Chaoba Devi Oinam

Personal information
- Nationality: Indian
- Born: 2 March 1988 (age 38)
- Height: 1.54 m (5 ft 1 in)

Sport
- Sport: Sepak takraw

Medal record
Representing India
Asian Games
| Bronze medal – third place | 2022 Hangzhou | Women's regu |

= Chaoba Devi Oinam =

Indian sepak takraw player

Chaoba Devi Oinam (born 2 March 1988) is an Indian sepak takraw player. She won a bronze medal in the women's regu event at the 2022 Asian Games.
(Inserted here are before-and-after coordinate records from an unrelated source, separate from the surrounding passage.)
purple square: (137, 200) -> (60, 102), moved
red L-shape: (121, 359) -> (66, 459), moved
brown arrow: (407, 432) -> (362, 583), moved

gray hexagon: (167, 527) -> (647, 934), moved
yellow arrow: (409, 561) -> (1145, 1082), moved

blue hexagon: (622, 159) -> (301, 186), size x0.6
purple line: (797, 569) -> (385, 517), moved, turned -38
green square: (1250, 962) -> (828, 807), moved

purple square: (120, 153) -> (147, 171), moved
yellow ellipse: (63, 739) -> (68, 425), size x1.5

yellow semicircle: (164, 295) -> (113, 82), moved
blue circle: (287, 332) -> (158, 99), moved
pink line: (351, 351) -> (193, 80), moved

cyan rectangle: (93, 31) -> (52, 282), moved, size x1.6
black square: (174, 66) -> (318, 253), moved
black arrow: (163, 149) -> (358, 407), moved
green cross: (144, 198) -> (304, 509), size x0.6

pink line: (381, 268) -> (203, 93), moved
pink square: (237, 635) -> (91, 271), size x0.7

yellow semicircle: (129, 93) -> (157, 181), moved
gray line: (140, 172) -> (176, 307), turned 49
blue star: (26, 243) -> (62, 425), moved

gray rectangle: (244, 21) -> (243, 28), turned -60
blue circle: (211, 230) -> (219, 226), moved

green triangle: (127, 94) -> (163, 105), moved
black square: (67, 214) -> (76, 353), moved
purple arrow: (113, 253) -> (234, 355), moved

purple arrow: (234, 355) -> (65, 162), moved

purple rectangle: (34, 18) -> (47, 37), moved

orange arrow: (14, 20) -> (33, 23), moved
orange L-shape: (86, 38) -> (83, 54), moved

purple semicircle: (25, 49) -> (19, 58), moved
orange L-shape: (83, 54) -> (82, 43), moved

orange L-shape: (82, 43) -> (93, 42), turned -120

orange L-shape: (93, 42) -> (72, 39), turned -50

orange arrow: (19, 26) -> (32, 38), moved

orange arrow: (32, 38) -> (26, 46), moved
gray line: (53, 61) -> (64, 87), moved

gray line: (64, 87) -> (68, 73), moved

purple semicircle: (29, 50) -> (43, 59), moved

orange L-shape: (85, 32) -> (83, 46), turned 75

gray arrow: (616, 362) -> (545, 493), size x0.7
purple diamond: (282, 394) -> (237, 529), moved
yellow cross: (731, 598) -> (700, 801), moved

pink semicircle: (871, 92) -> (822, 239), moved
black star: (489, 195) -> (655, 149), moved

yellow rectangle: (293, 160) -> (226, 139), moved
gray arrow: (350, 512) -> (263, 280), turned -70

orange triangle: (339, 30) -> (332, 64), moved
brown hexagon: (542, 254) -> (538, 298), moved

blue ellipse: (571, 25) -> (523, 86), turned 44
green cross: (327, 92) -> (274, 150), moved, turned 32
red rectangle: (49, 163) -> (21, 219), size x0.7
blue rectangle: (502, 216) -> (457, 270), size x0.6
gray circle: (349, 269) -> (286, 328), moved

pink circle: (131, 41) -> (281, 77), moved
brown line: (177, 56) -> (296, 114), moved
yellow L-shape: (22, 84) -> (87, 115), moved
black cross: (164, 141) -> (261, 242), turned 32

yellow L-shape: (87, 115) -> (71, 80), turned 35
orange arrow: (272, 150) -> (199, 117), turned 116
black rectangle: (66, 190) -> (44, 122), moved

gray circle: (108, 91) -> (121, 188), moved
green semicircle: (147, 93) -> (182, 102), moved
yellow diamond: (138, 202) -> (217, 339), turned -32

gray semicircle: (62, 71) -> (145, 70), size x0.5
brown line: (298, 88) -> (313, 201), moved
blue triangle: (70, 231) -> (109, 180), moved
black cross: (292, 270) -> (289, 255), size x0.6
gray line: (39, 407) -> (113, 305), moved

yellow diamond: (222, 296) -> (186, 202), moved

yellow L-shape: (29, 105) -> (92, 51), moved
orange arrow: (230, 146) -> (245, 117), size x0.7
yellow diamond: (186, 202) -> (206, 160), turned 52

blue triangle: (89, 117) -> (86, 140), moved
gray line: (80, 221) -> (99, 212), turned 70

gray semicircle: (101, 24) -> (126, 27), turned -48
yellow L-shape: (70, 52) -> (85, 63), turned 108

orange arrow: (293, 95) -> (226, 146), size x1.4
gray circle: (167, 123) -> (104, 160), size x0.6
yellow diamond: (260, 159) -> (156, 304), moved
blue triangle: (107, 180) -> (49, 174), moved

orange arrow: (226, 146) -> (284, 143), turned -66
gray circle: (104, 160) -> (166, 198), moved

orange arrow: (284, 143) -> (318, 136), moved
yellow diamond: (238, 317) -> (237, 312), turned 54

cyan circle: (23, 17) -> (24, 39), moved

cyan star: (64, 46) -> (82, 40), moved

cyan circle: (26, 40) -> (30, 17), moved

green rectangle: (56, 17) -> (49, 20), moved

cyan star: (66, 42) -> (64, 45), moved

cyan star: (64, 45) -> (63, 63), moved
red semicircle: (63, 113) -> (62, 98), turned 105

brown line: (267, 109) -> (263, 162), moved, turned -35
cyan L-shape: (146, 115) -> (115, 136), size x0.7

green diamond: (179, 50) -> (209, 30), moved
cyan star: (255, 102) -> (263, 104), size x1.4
The Indian team consisting of Maipak Devi Ayekpam, Chaoba Devi Oinam, Khushbu, Priya Devi Elangbam and Leirentom Bi Devi Elangbam lost Thailand 10-21, 13-21 in the semifinals. In Sepak Takraw both losing semifinalists get the bronze medals.

== Early life ==
Chaoba Devi is from Manipur and her first major championship was 2014 Asian Games in South Korea. She started training at the Sports Authority of India (SAI) North-East Regional Centre from 2011 to 2016. She is currently employed as a Physical Education teacher (PET) in the Youth Services and Sports (YAS) Department, Manipur.